Sent from my SM-G800Y using Tapatalk

----------


## BRADS

> Amateur dick?
> 
> Sent from my SM-G800Y using Tapatalk


Phill likes reading his own articles from hunting mags before bed time.
https://vimeo.com/144959427


Sent from my iPhone using Tapatalk

----------


## mikee

> Jeeze I need to start doing something....fat cunt...I might have to start smoking again for my health


Nah, Just hunt using the  "downhill" technique. Let gravity be your friend.  Climbing up is over rated  :Have A Nice Day: 

(I gained nearly 25kgs when i quit smoking and still manage to retain most of it by some quirk of fate)

----------


## Beaker

Gravity is your friend. (Unless pissed)

The first vid is a crack up, but oddly also gave some good ideas!
Although I might need to use a dinner table to achieve the same angles..... Haven't met you philpo, but you must be a short arse or that coffee table is bloody high  :Wink:

----------


## Rushy

I gotta meet this fella Brads.  He is a piss taker extraordinaire.

----------


## HNTMAD

> Gravity is your friend. (Unless pissed)
> 
> The first vid is a crack up, but oddly also gave some good ideas!
> Although I might need to use a dinner table to achieve the same angles..... Haven't met you philpo, but you must be a short arse or that coffee table is bloody high


If you mean short arse and accidentally said bush hobbit then you would get it right, 

Too bloke really great video,  just don't get caught by the Mrs 

Sent from my E2353 using Tapatalk

----------


## Chop3r

More of a piss drinker, he has a dance named after him, the Philipo shuffle. Its a sight to behold :Psmiley:

----------


## Spanners

> More of a piss drinker, he has a dance named after him, the Philipo shuffle. Its a sight to behold


And hes not even very good at piss drinking!  :ORLY:

----------


## veitnamcam

> And hes not even very good at piss drinking!


We shal see....

----------


## northdude

I just broke the fukn coffee table thanks a lot  :Sad:

----------


## Philipo

> Gravity is your friend. (Unless pissed)
> 
> The first vid is a crack up, but oddly also gave some good ideas!
> Although I might need to use a dinner table to achieve the same angles..... Haven't met you philpo, but you must be a short arse or that coffee table is bloody high


Some might say that, but Im average hight according to Police Ten 7  :Grin: 




> More of a piss drinker, he has a dance named after him, the Philipo shuffle.
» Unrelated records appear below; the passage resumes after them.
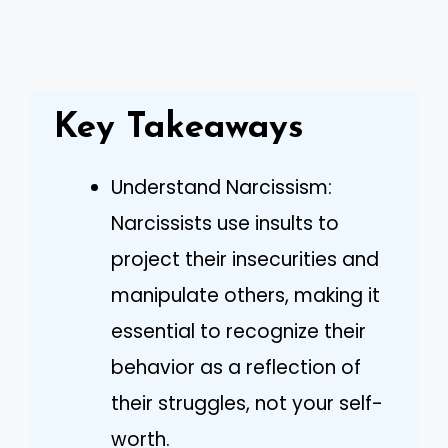
Key Takeaways
Understand Narcissism:
Narcissists use insults to
project their insecurities and
manipulate others, making it
essential to recognize their
behavior as a reflection of
their struggles, not your self-
worth.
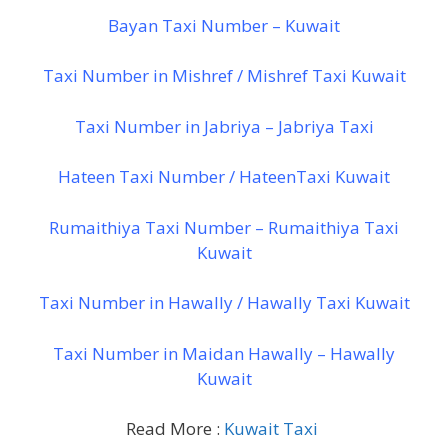
Bayan Taxi Number – Kuwait
Taxi Number in Mishref / Mishref Taxi Kuwait
Taxi Number in Jabriya – Jabriya Taxi
Hateen Taxi Number / HateenTaxi Kuwait
Rumaithiya Taxi Number – Rumaithiya Taxi
Kuwait
Taxi Number in Hawally / Hawally Taxi Kuwait
Taxi Number in Maidan Hawally – Hawally
Kuwait
Read More :
Kuwait Taxi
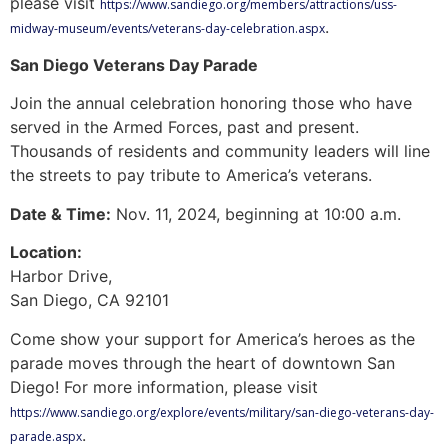
please visit
https://www.sandiego.org/members/attractions/uss-
.
midway-museum/events/veterans-day-celebration.aspx
San Diego Veterans Day Parade
Join the annual celebration honoring those who have
served in the Armed Forces, past and present.
Thousands of residents and community leaders will line
the streets to pay tribute to America’s veterans.
Date & Time:
Nov. 11, 2024, beginning at 10:00 a.m.
Location:
Harbor Drive,
San Diego, CA 92101
Come show your support for America’s heroes as the
parade moves through the heart of downtown San
Diego! For more information, please visit
https://www.sandiego.org/explore/events/military/san-diego-veterans-day-
.
parade.aspx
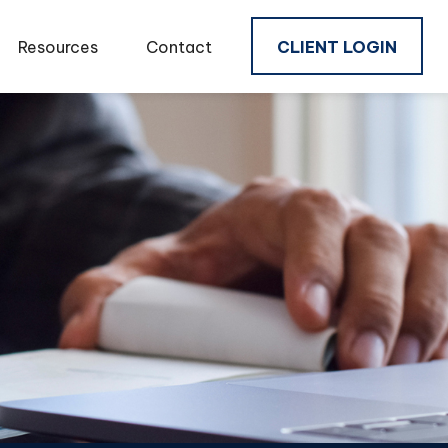
Resources
Contact
CLIENT LOGIN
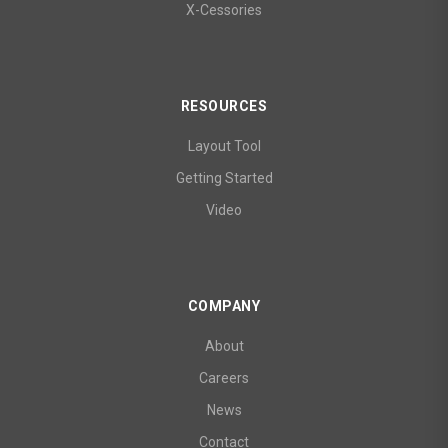
X-Cessories
RESOURCES
Layout Tool
Getting Started
Video
COMPANY
About
Careers
News
Contact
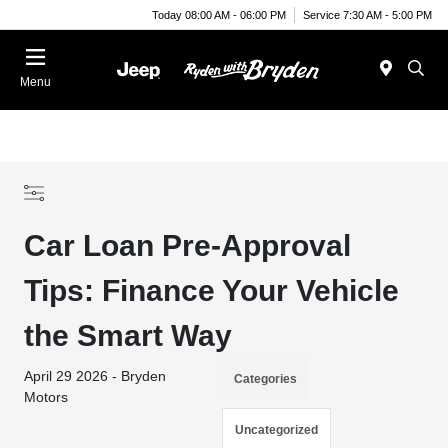
Today 08:00 AM - 06:00 PM
Service 7:30 AM - 5:00 PM
Menu
Car Loan Pre-Approval
Tips: Finance Your Vehicle
the Smart Way
April 29 2026 - Bryden
Categories
Motors
Uncategorized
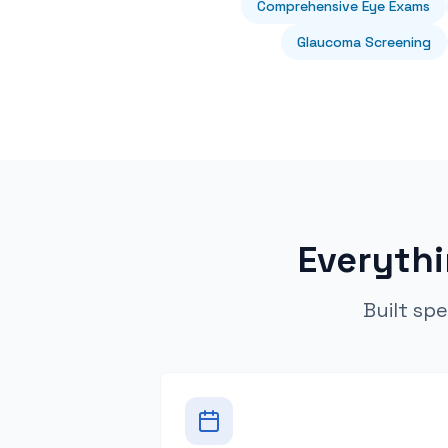
Comprehensive Eye Exams
Glaucoma Screening
Everyth
Built spe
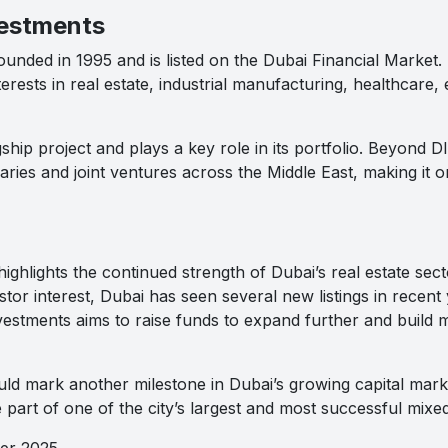
vestments
nded in 1995 and is listed on the Dubai Financial Market. It 
erests in real estate, industrial manufacturing, healthcare, 
ship project and plays a key role in its portfolio. Beyond 
ries and joint ventures across the Middle East, making it on
ghlights the continued strength of Dubai’s real estate sec
tor interest, Dubai has seen several new listings in recent y
nvestments aims to raise funds to expand further and build 
ould mark another milestone in Dubai’s growing capital mark
 part of one of the city’s largest and most successful mix
ber 2025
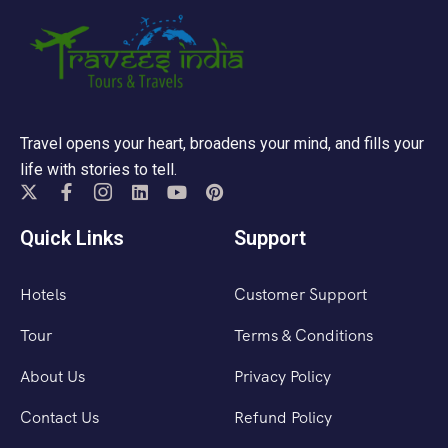
Travel opens your heart, broadens your mind, and fills your
life with stories to tell.
Quick Links
Support
Hotels
Customer Support
Tour
Terms & Conditions
About Us
Privacy Policy
Contact Us
Refund Policy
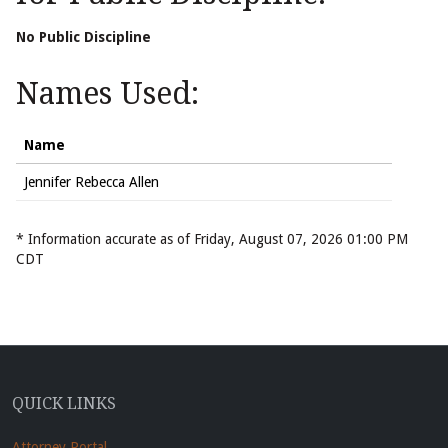
No Public Discipline
Names Used:
Name
Jennifer Rebecca Allen
* Information accurate as of Friday, August 07, 2026 01:00 PM
CDT
QUICK LINKS
Attorney Portal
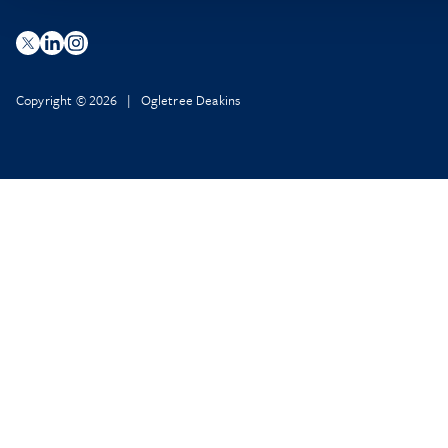
Copyright © 2026 | Ogletree Deakins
Its a sight to behold


Yes it's an easy dance to perfect, just drink a slab & off ya go, Chur  :Thumbsup: 




> I just broke the fukn coffee table thanks a lot


Trap for young players that one  :XD:

----------


## Philipo

> We shal see....


Im looking forward to having a few coldies with ya Cam  :Have A Nice Day:

----------


## jakewire

> Im looking forward to having a few coldies with ya Cam


Don't forget the Jameson.

----------